Des experts de l'ONU se penchent sur l'impact de la grippe en Afrique

3 juin 2010

Des ministres africains de la santé et des représentants des agences internationales se sont retrouvés aujourd'hui à Marrakech, au Maroc, pour une rencontre organisée par les Nations Unies et ses partenaires et destinée à discuter de l'impact de la grippe sur le continent.

« Nous savons que la grippe a un impact significatif sur la mortalité en Afrique, mais malheureusement nous manquons de données pour avoir une évaluation précise », a indiqué Keiji Fukuda, le Conseiller spécial pour les pandémies de grippe auprès du Directeur général de l'Organisation mondiale de la santé (OMS).
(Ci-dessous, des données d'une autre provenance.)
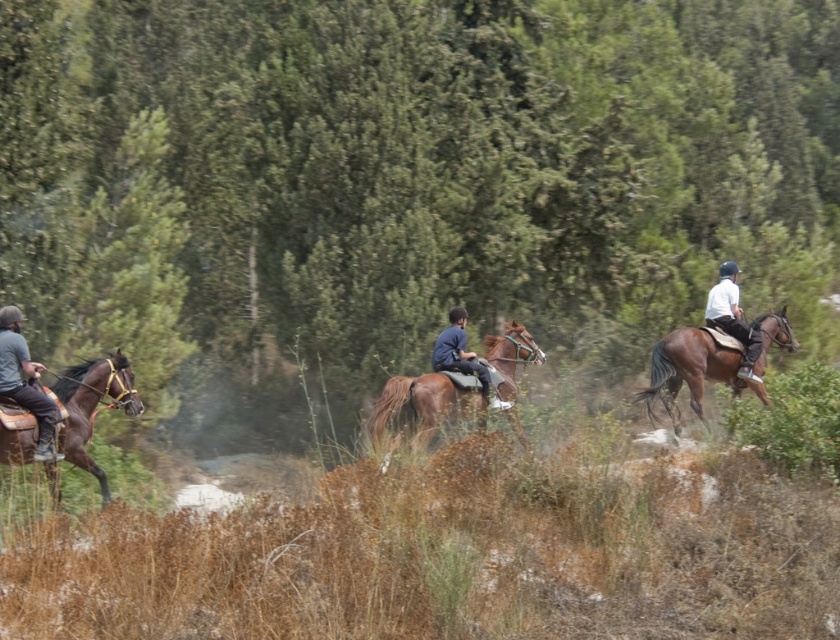 Question: Among these objects, which one is nearest to the camera?

Choices:
 (A) green leafy tree at center
 (B) dark gray fabric jacket at left

Answer: (B)

Question: Estimate the real-world distances between objects in this image. Which object is closer to the brown glossy horse at left?

Choices:
 (A) dark gray fabric jacket at left
 (B) brown glossy horse at center
 (C) green leafy tree at center
 (D) brown glossy horse at right

Answer: (A)

Question: Does brown glossy horse at center have a greater width compared to brown glossy horse at left?

Choices:
 (A) no
 (B) yes

Answer: (B)

Question: Which object is farther from the camera taking this photo?

Choices:
 (A) white matte shirt at right
 (B) dark blue fabric jacket at center
 (C) brown glossy horse at right

Answer: (A)

Question: Is brown glossy horse at right positioned before white matte shirt at right?

Choices:
 (A) yes
 (B) no

Answer: (A)

Question: Is brown glossy horse at right further to the viewer compared to white matte shirt at right?

Choices:
 (A) no
 (B) yes

Answer: (A) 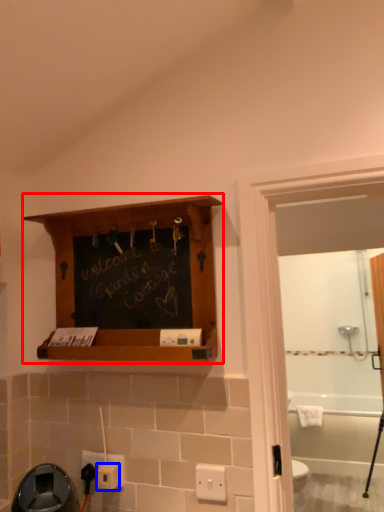 Question: Which object is further to the camera taking this photo, shelf (highlighted by a red box) or electric outlet (highlighted by a blue box)?

Choices:
 (A) shelf
 (B) electric outlet

Answer: (B) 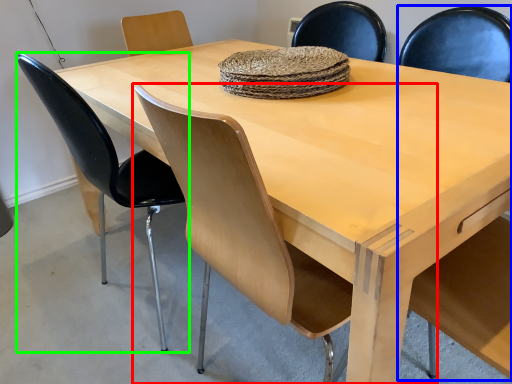 Question: Which is nearer to the chair (highlighted by a red box)? armchair (highlighted by a blue box) or chair (highlighted by a green box).

Choices:
 (A) armchair
 (B) chair

Answer: (B) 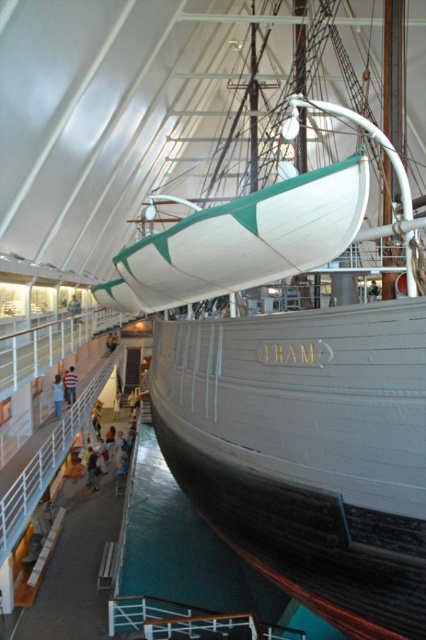 You are a tour guide standing 5 meters away from the ship Fram. You notice a white cotton shirt at center and a light brown wooden person at center in the museum. Can you determine if you can walk directly between them without needing to move either object?

The white cotton shirt at center and the light brown wooden person at center are 4.92 meters apart. Since you are standing 5 meters away from the ship Fram, the distance between the two objects is slightly less than your distance from the ship. However, without knowing the exact positioning of the objects relative to your location, it is uncertain if you can walk directly between them without moving either object.

You are a visitor at the museum and want to take a photo of the historic ship Fram. However, there is a white cotton shirt at center blocking your view. Can you move to the left or right to avoid it?

The white cotton shirt at center is located at point [69,385]. Since the shirt is at the center, moving either to the left or right should allow you to avoid it and get a clear view of the ship Fram. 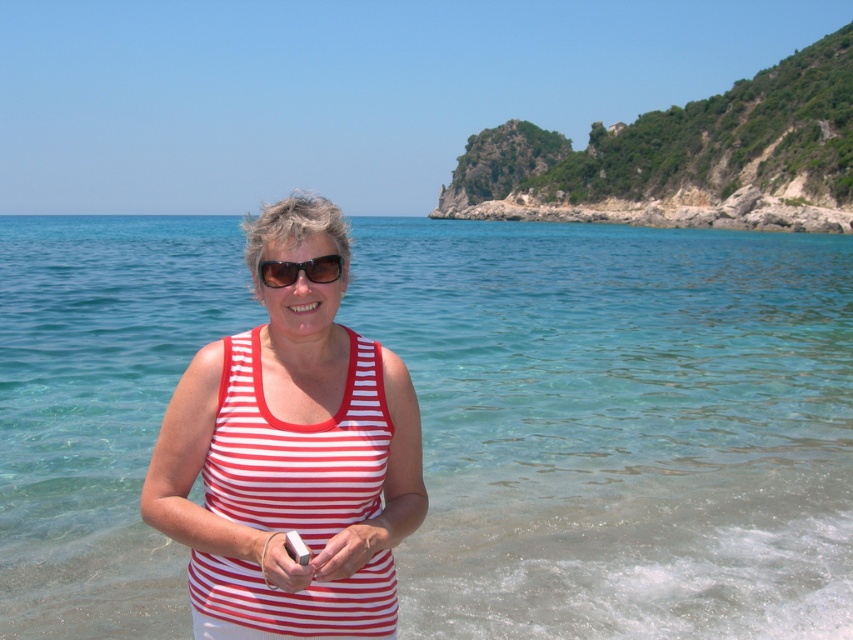 Question: In this image, where is clear water at center located relative to white striped tank top at center?

Choices:
 (A) above
 (B) below

Answer: (A)

Question: Which of these objects is positioned closest to the white striped tank top at center?

Choices:
 (A) black plastic sunglasses at center
 (B) clear water at center

Answer: (A)

Question: Which of these objects is positioned closest to the clear water at center?

Choices:
 (A) white striped tank top at center
 (B) black plastic sunglasses at center

Answer: (A)

Question: Based on their relative distances, which object is farther from the white striped tank top at center?

Choices:
 (A) black plastic sunglasses at center
 (B) clear water at center

Answer: (B)

Question: From the image, what is the correct spatial relationship of clear water at center in relation to white striped tank top at center?

Choices:
 (A) below
 (B) above

Answer: (B)

Question: Can you confirm if clear water at center is bigger than black plastic sunglasses at center?

Choices:
 (A) yes
 (B) no

Answer: (A)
« La grippe est souvent vue comme un problème dans les pays tempérés, c'est aussi une menace majeure pour la santé publique dans les pays en développement, dont ceux des zones tropicales », a-t-il ajouté.

Selon l'OMS, les virus de la grippe provoquent des infections du système respiratoire comme la pneumonie, qui est une cause majeure de décès sur le continent africain, en particulier chez les enfants.
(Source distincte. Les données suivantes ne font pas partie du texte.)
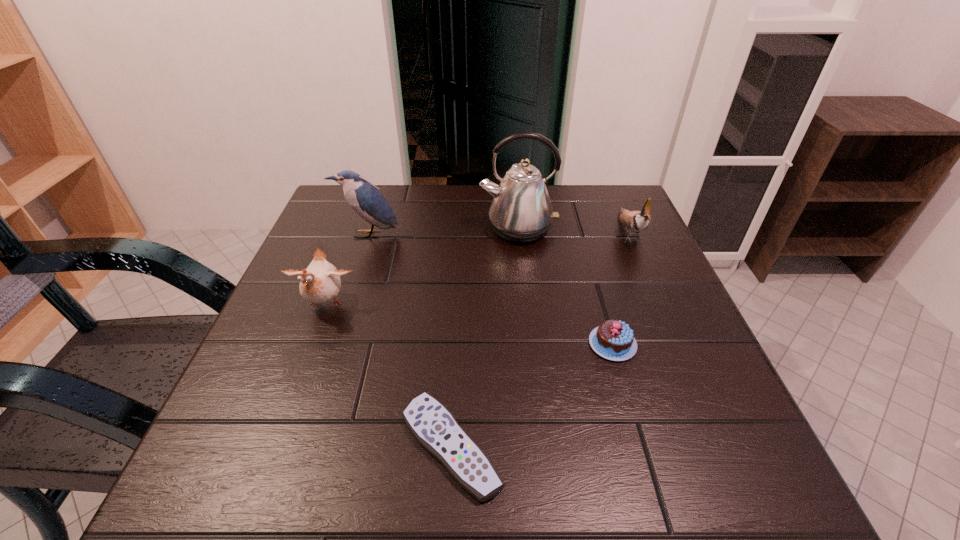 This screenshot has width=960, height=540. In order to click on blank area at the far edge in this screenshot , I will do `click(398, 211)`.

In the image, there is a desktop. Find the location of `vacant space at the near edge`. vacant space at the near edge is located at coordinates (628, 502).

In the image, there is a desktop. At what (x,y) coordinates should I click in order to perform the action: click on free space at the left edge. Please return your answer as a coordinate pair (x, y). This screenshot has width=960, height=540. Looking at the image, I should click on (345, 252).

In the image, there is a desktop. Where is `free space at the right edge`? This screenshot has width=960, height=540. free space at the right edge is located at coordinates (739, 442).

In the image, there is a desktop. Identify the location of vacant space at the far right corner. (597, 184).

Identify the location of empty space that is in between the fifth tallest object and the tallest bird. This screenshot has height=540, width=960. (491, 289).

This screenshot has height=540, width=960. What are the coordinates of `unoccupied area between the fifth tallest object and the fourth farthest object` in the screenshot? It's located at (468, 325).

Find the location of `free space that is in between the rightmost bird and the tallest object`. free space that is in between the rightmost bird and the tallest object is located at coordinates (573, 230).

At what (x,y) coordinates should I click in order to perform the action: click on vacant area that lies between the tallest object and the nearest object. Please return your answer as a coordinate pair (x, y). Looking at the image, I should click on (485, 338).

The height and width of the screenshot is (540, 960). Find the location of `free space between the tallest object and the shortest object`. free space between the tallest object and the shortest object is located at coordinates (485, 338). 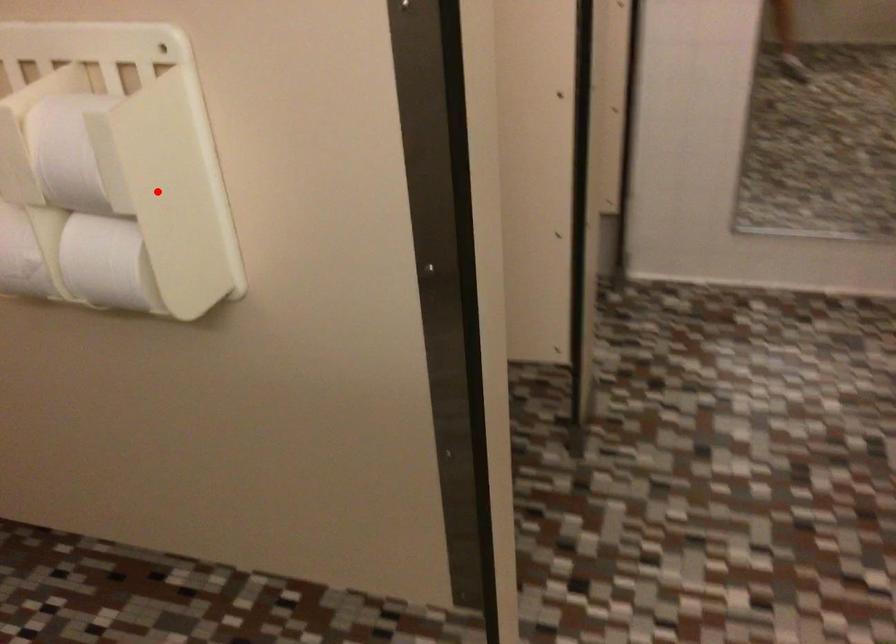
Pour l'organisation, il est donc indispensable de renforcer les systèmes de surveillance afin d'être en mesure d'évaluer les effets de la grippe sur le continent.

« L'absence d'informations adéquates, le manque de connaissance sur la maladie et l'existence de besoins sanitaires autres expliquent qu'aucune intervention spécifique n'ait été mise en place pour réduire l'impact de la maladie en Afrique », a regretté la responsable du Programme sur la grippe à l'OMS, Sylvie Briand, qui participe aussi au forum de Marrakech.

L'un des objectifs clés de cette rencontre est de sensibiliser les responsables politiques et sanitaires sur le besoin de renforcer les capacités de surveillance en Afrique. Elle vise aussi à préparer des plans d'intervention et à élaborer des stratégies de réduction du problème de la grippe dans la région.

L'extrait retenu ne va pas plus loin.